Data records section start
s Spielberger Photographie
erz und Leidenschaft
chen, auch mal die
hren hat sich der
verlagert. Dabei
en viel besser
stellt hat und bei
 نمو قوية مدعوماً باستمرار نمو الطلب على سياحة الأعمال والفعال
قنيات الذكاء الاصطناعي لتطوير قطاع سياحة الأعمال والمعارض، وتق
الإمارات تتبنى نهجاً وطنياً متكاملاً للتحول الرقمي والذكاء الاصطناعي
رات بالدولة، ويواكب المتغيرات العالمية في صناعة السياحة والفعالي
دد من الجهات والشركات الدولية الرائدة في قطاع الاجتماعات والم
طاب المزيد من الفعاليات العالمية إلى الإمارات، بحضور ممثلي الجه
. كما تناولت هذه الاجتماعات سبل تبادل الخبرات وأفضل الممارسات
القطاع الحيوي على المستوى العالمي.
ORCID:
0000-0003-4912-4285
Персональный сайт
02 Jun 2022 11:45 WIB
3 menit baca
Data records section end
Data records section start
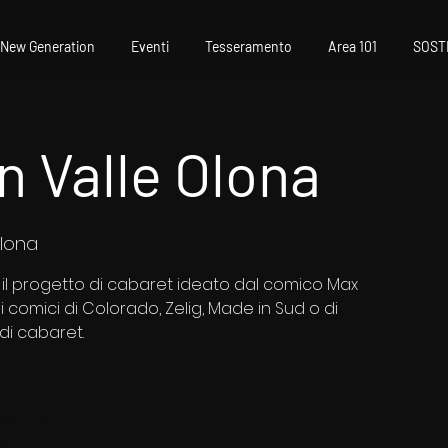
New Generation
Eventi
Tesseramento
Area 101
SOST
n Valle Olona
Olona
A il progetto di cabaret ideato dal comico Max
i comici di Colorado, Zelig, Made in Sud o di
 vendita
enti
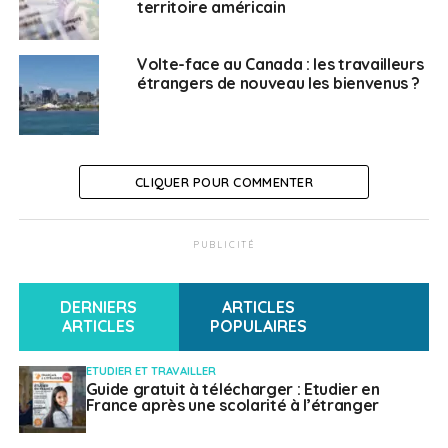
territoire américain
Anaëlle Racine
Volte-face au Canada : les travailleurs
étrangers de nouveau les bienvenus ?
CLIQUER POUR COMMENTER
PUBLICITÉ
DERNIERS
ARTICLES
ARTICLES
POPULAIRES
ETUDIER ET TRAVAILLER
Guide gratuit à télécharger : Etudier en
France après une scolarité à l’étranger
Data records section end
• Exercise aim: Wherever a line above contains "الاصطناعي", copy that line.

• Completed task:
قنيات الذكاء الاصطناعي لتطوير قطاع سياحة الأعمال والمعارض، وتق
الإمارات تتبنى نهجاً وطنياً متكاملاً للتحول الرقمي والذكاء الاصطناعي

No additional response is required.